Hot on the heals of BNZ (who followed Westpac), the country's largest home loan lender, ANZ, has raised almost all its fixed mortgage rates.
A feature of their new rates is that it positions their rate card as the highest of all the main banks.
Perhaps oddly, it has left BNZ with lowish rates by comparison even after BNZ's move up earlier in the day. The differences aren't insignificant either.
ANZ's new rates are the highest of any bank for 1 year, 18 months, and three, four and five years.
There were swap rate falls today, but they were minor and don't undercut the rising cost aspect that motivated these recent rises.
Like Westpac, but unlike BNZ, ANZ has also raised term deposit rates, but only for terms one to five years.

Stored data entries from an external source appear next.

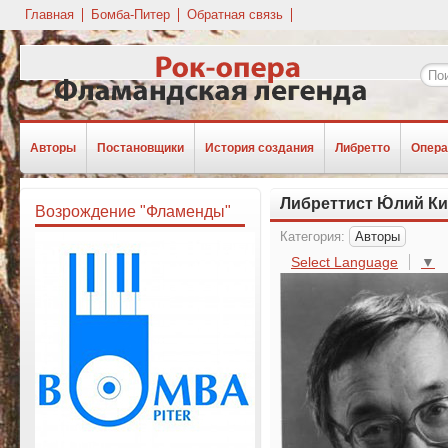
Главная
Бомба-Питер
Обратная связь
Авторы
Постановщики
История создания
Либретто
Опера
Либреттист Ю́лий К
Возрождение "Фламенды"
Категория:
Авторы
Select Language
▼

Longer term deposit rates are not popular with savers, so even though it might seem like offsetting rises, in fact it won't be (unless savers change their savings rollover habits - which is unlikely). So this is a clear net gain for the banks.
However savers might like to consider a change of attitude. ANZ's new two year TD rate is 4.10%, three years is 4.40%, four years is 4.60% and five years is 4.70%. Who knows, perhaps 5% TD rates might appear sometime soon, or if not 'soon', then sooner than savers might have expected.
We should note that 4%+ rates challenge residential housing investment net yields (and in many cases residential housing investment gross yields in many cases too).
To compare mortgage rate offers in a way that includes the application and account fees costs (or break fee costs if you need to do that), and applying the impact of a cashback/legal fee reimbursement, or other incentive, you can use our home loan comparison calculator. You can find it here. Or, for convenience, we have added it to the bottom of this article.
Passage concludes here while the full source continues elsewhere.